● **What you need to do**: In the data below, retype exactly the line that contains "ritrovare la concentrazione e" and every line after it, through the last.

● **Recorded information**:
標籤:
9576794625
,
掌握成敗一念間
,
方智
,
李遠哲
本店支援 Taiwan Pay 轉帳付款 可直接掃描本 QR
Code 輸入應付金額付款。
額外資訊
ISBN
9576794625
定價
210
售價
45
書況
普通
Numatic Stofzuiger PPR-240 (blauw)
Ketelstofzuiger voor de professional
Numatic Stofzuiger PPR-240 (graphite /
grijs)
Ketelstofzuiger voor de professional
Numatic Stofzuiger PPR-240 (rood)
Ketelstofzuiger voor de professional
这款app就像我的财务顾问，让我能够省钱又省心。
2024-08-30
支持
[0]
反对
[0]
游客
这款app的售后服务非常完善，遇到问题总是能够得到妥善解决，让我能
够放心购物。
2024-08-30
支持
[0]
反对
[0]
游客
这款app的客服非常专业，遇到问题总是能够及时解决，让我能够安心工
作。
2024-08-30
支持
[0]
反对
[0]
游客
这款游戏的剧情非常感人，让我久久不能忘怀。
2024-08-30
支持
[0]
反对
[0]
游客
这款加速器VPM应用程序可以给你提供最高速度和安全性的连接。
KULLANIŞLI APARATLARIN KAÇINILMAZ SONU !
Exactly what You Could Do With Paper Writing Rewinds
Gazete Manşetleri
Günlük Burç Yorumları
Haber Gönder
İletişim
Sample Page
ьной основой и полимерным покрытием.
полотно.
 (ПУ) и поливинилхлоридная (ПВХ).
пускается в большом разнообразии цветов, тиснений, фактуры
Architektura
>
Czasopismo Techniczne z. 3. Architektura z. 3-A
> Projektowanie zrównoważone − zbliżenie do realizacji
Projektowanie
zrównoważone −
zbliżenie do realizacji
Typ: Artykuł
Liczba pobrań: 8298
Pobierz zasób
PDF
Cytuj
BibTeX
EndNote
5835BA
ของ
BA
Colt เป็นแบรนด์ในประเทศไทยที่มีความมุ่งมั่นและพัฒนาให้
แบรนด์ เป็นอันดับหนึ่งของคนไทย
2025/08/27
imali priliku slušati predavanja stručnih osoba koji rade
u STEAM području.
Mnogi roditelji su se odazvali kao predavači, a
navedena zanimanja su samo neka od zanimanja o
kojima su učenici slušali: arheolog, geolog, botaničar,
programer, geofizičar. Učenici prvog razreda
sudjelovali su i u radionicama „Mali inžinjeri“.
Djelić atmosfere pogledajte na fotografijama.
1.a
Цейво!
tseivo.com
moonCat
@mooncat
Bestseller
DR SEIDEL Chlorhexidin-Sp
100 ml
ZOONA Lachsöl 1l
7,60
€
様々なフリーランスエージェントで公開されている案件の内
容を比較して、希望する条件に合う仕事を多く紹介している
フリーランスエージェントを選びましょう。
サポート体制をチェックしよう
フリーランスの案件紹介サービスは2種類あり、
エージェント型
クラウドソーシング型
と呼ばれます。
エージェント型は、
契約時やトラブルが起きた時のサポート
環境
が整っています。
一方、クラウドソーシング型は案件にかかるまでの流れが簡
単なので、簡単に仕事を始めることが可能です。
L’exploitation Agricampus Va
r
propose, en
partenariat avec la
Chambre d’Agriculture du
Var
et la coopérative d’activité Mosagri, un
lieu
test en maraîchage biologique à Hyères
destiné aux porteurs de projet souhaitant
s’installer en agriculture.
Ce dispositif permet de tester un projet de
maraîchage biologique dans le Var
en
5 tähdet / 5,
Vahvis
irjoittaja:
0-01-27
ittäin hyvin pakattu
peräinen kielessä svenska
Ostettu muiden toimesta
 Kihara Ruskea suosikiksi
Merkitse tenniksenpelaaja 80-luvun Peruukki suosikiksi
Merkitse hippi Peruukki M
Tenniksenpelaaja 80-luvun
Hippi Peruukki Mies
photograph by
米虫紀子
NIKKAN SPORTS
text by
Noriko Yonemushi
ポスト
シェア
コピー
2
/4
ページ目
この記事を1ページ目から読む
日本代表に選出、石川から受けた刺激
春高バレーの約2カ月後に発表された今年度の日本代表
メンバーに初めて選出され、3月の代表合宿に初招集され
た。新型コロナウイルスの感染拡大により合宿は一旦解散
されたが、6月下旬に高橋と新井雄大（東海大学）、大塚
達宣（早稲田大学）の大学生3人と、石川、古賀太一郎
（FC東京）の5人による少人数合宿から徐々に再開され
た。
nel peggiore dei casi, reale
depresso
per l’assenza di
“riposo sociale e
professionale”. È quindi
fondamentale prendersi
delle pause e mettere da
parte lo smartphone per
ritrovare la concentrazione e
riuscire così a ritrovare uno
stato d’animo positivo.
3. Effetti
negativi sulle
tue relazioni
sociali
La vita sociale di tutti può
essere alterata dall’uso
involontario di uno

● **Solution to the problem**:
ritrovare la concentrazione e
riuscire così a ritrovare uno
stato d’animo positivo.
3. Effetti
negativi sulle
tue relazioni
sociali
La vita sociale di tutti può
essere alterata dall’uso
involontario di uno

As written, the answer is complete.